**Instructions to follow:**
Restate word for word the lines of the entries below, starting with the line that holds "New Arrivals (18" and ending with the line that holds "already started that by reading this.", and no others.

Stored data entries:
══════════════════════════════
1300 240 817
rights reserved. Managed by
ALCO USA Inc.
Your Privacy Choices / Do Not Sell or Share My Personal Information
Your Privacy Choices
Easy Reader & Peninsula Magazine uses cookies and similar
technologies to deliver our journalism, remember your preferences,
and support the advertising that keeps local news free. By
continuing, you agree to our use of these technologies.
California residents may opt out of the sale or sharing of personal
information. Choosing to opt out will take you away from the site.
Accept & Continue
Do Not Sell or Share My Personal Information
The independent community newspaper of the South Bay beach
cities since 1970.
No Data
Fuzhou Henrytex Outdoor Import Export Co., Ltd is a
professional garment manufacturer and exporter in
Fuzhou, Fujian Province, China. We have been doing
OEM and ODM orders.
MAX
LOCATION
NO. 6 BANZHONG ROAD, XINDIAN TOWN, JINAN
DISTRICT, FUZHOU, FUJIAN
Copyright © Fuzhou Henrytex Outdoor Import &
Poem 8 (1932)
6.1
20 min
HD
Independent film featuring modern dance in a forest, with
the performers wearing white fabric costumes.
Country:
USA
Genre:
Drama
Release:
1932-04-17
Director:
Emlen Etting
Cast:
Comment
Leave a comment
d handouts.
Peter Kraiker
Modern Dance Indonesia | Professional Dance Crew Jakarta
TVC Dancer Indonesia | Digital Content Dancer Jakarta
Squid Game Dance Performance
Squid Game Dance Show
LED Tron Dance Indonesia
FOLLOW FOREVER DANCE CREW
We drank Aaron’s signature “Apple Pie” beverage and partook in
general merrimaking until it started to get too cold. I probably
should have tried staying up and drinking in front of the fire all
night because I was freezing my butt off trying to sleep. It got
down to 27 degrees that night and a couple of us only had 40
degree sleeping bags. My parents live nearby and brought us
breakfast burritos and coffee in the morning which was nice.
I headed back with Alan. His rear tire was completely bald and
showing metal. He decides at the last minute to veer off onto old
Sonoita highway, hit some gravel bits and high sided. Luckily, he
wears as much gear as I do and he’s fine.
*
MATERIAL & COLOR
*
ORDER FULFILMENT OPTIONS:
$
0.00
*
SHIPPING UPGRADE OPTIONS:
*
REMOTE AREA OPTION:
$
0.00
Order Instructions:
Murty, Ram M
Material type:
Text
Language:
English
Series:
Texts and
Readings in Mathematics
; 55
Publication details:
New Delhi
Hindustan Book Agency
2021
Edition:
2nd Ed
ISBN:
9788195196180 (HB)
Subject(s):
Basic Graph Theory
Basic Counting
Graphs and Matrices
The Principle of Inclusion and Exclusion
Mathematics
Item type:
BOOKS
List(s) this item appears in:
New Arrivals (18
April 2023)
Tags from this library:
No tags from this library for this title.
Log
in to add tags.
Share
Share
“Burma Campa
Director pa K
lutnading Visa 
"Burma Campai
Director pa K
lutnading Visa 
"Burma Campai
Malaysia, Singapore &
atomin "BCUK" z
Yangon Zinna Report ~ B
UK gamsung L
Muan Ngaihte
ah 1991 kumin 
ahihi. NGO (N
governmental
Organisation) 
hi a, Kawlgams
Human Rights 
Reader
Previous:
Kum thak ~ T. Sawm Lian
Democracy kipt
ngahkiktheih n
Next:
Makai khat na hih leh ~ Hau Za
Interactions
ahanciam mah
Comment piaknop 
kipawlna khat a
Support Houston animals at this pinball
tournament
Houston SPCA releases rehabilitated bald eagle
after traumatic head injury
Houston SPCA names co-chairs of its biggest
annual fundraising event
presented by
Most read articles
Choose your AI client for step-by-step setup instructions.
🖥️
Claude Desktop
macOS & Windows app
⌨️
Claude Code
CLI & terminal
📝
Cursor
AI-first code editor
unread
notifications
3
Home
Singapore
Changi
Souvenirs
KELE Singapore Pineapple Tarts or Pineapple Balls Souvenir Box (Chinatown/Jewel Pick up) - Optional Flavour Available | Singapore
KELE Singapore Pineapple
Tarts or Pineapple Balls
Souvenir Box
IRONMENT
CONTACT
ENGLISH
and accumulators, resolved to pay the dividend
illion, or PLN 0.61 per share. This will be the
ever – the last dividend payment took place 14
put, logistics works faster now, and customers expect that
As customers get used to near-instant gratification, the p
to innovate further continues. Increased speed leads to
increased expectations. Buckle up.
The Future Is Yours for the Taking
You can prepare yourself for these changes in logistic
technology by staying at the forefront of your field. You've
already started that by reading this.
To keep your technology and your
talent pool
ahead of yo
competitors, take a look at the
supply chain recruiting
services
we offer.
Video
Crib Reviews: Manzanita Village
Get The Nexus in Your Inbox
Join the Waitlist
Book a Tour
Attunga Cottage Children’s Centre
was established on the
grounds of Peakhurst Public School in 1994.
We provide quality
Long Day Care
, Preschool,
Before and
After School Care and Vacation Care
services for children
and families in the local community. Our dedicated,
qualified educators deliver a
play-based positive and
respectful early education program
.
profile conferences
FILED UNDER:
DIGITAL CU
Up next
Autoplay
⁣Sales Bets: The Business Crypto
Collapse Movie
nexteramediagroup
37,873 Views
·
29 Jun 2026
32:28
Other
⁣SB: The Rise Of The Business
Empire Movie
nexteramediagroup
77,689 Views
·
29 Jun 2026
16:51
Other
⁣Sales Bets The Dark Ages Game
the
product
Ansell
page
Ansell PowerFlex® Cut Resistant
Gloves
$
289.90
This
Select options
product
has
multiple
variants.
══════════════════════════════
**Written solution:**
New Arrivals (18
April 2023)
Tags from this library:
No tags from this library for this title.
Log
in to add tags.
Share
Share
“Burma Campa
Director pa K
lutnading Visa 
"Burma Campai
Director pa K
lutnading Visa 
"Burma Campai
Malaysia, Singapore &
atomin "BCUK" z
Yangon Zinna Report ~ B
UK gamsung L
Muan Ngaihte
ah 1991 kumin 
ahihi. NGO (N
governmental
Organisation) 
hi a, Kawlgams
Human Rights 
Reader
Previous:
Kum thak ~ T. Sawm Lian
Democracy kipt
ngahkiktheih n
Next:
Makai khat na hih leh ~ Hau Za
Interactions
ahanciam mah
Comment piaknop 
kipawlna khat a
Support Houston animals at this pinball
tournament
Houston SPCA releases rehabilitated bald eagle
after traumatic head injury
Houston SPCA names co-chairs of its biggest
annual fundraising event
presented by
Most read articles
Choose your AI client for step-by-step setup instructions.
🖥️
Claude Desktop
macOS & Windows app
⌨️
Claude Code
CLI & terminal
📝
Cursor
AI-first code editor
unread
notifications
3
Home
Singapore
Changi
Souvenirs
KELE Singapore Pineapple Tarts or Pineapple Balls Souvenir Box (Chinatown/Jewel Pick up) - Optional Flavour Available | Singapore
KELE Singapore Pineapple
Tarts or Pineapple Balls
Souvenir Box
IRONMENT
CONTACT
ENGLISH
and accumulators, resolved to pay the dividend
illion, or PLN 0.61 per share. This will be the
ever – the last dividend payment took place 14
put, logistics works faster now, and customers expect that
As customers get used to near-instant gratification, the p
to innovate further continues. Increased speed leads to
increased expectations. Buckle up.
The Future Is Yours for the Taking
You can prepare yourself for these changes in logistic
technology by staying at the forefront of your field. You've
already started that by reading this.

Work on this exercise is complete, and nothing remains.